**Exercise:**
Beginning at the line with "experience!", please repeat each line exactly through the end of the records below, including that first line and the last, but no pictures.

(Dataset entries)

────────────────────────────────────────

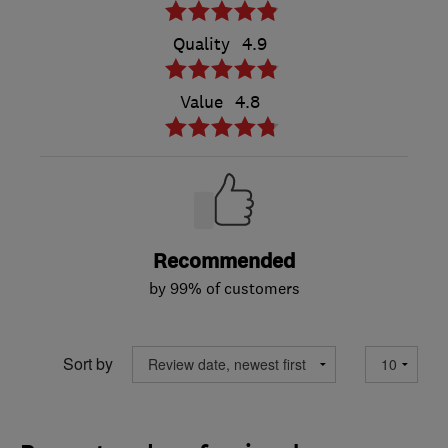
Quality
4.9
Value
4.8
Recommended
by 99% of customers
Sort by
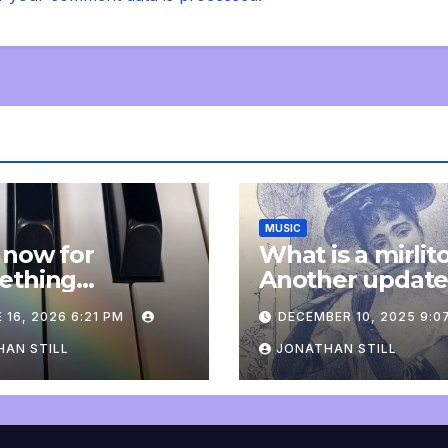
MUSIC
 now for
What is a mirlit
ething
Another updat
pletely
 16, 2026 6:21 PM
DECEMBER 10, 2025 9:0
onal: an update
AN STILL
JONATHAN STILL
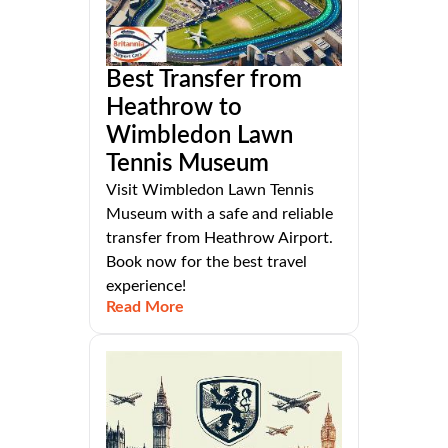
Best Transfer from
Heathrow to
Wimbledon Lawn
Tennis Museum
Visit Wimbledon Lawn Tennis
Museum with a safe and reliable
transfer from Heathrow Airport.
Book now for the best travel
experience!
Read More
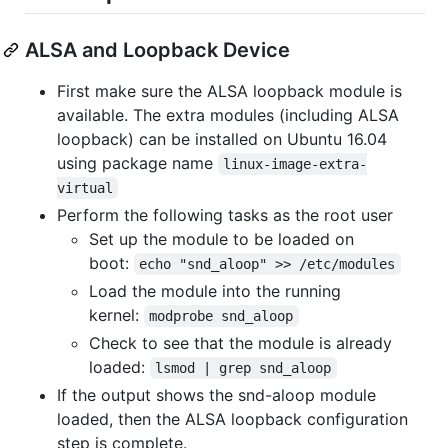
ALSA and Loopback Device
First make sure the ALSA loopback module is
available. The extra modules (including ALSA
loopback) can be installed on Ubuntu 16.04
using package name
linux-image-extra-
virtual
Perform the following tasks as the root user
Set up the module to be loaded on
boot:
echo "snd_aloop" >> /etc/modules
Load the module into the running
kernel:
modprobe snd_aloop
Check to see that the module is already
loaded:
lsmod | grep snd_aloop
If the output shows the snd-aloop module
loaded, then the ALSA loopback configuration
step is complete.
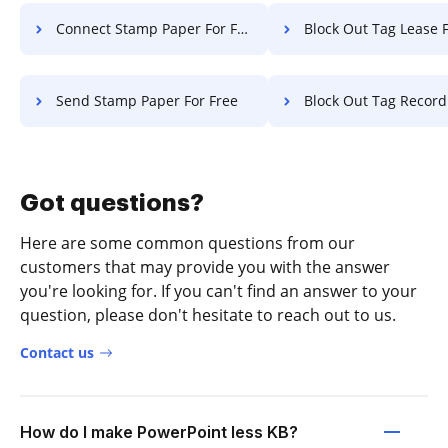
Connect Stamp Paper For Free
Block Out Tag Lease F
Send Stamp Paper For Free
Block Out Tag Record F
Got questions?
Here are some common questions from our
customers that may provide you with the answer
you're looking for. If you can't find an answer to your
question, please don't hesitate to reach out to us.
Contact us
How do I make PowerPoint less KB?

────────────────────────────────────────

**Written solution:**
experience!
Read More
ALSA and Loopback Device
First make sure the ALSA loopback module is
available. The extra modules (including ALSA
loopback) can be installed on Ubuntu 16.04
using package name
linux-image-extra-
virtual
Perform the following tasks as the root user
Set up the module to be loaded on
boot:
echo "snd_aloop" >> /etc/modules
Load the module into the running
kernel:
modprobe snd_aloop
Check to see that the module is already
loaded:
lsmod | grep snd_aloop
If the output shows the snd-aloop module
loaded, then the ALSA loopback configuration
step is complete.
Connect Stamp Paper For Free
Block Out Tag Lease F
Send Stamp Paper For Free
Block Out Tag Record F
Got questions?
Here are some common questions from our
customers that may provide you with the answer
you're looking for. If you can't find an answer to your
question, please don't hesitate to reach out to us.
Contact us
How do I make PowerPoint less KB?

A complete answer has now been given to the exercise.